NMI Holdings (NMIH) is a specialty private mortgage insurer that issues primary mortgage insurance on first‑lien, owner‑occupied 1–4 family residences through NMIC and provides loan‑review services via NMIS. Its business is driven by new insurance written (NIW), insurance‑in‑force (IIF) growth and persistency, and it actively manages capital and volatility through quota‑share, excess‑of‑loss treaties and insurance‑linked notes while running an investment portfolio concentrated in investment‑grade securities. The firm emphasizes disciplined underwriting, risk‑based pricing (Rate GPS™), technology (AXIS/TCS) and third‑party vendor leverage, and is materially exposed to GSE demand, PMIERs oversight, state insurance regulation and housing market cycles.
Executive pay at NMIH is likely calibrated to underwriting and capital efficiency metrics rather than pure top‑line growth—key drivers include NIW, IIF growth, persistency, loss and expense ratios, adjusted EPS/ROE, and PMIERs regulatory capital measures given the company’s need to maintain insurer available assets well above required assets.
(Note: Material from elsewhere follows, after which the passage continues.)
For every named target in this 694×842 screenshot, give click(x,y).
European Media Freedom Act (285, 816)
The 10‑K/MDA notes higher employee compensation and DAC amortization effects tied to persistency, and management’s use of reinsurance and capital markets transactions (commutations, XOL/QSR treaties, ILN activity) suggests long‑term incentives likely reward prudent reinsurance/capital decisions and loss‑reserve management in addition to short‑term financial targets. Typical industry practice in Financial Services / Insurance ‑ Specialty — used by NMIH — combines base salary, performance cash bonuses, and equity‑linked awards (RSUs/PSUs) with multi‑year vesting tied to profitability, combined loss/expense ratios, and regulatory capital metrics; pay programs will also reflect constraints from state/GSE oversight that can limit distributable capital.
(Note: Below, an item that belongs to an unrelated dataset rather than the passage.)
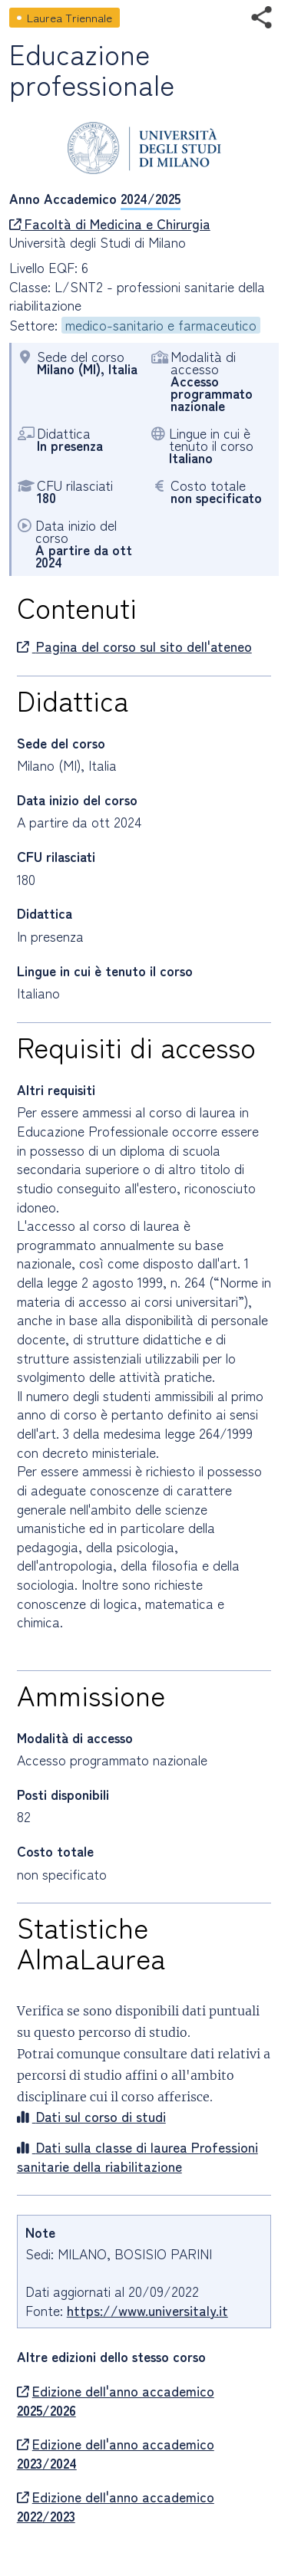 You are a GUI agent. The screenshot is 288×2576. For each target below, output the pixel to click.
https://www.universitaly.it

Insiders at NMIH will be subject to ordinary blackout periods and regulatory constraints and are likely to use structured trading plans (10b5‑1) to manage option exercises and equity sales, particularly because compensation appears to include equity and share repurchase/dividend activity is an explicit capital action. Material nonpublic information that could drive insider trades includes changes to PMIERs compliance, reinsurance commutations or new XOL/ILN structures, reserve development or sudden increases in claim frequency/severity, and quarterly NIW or persistency surprises given the business’s seasonality (spring/summer NIW peak). Also note state insurance regulator oversight (Wisconsin OCI) and GSE approval add an extra compliance layer — regulators can restrict dividends, repurchases or capital distributions, so insiders may time trades around public disclosures of capital ratios, repurchase authorizations, dividends or major reinsurance transactions.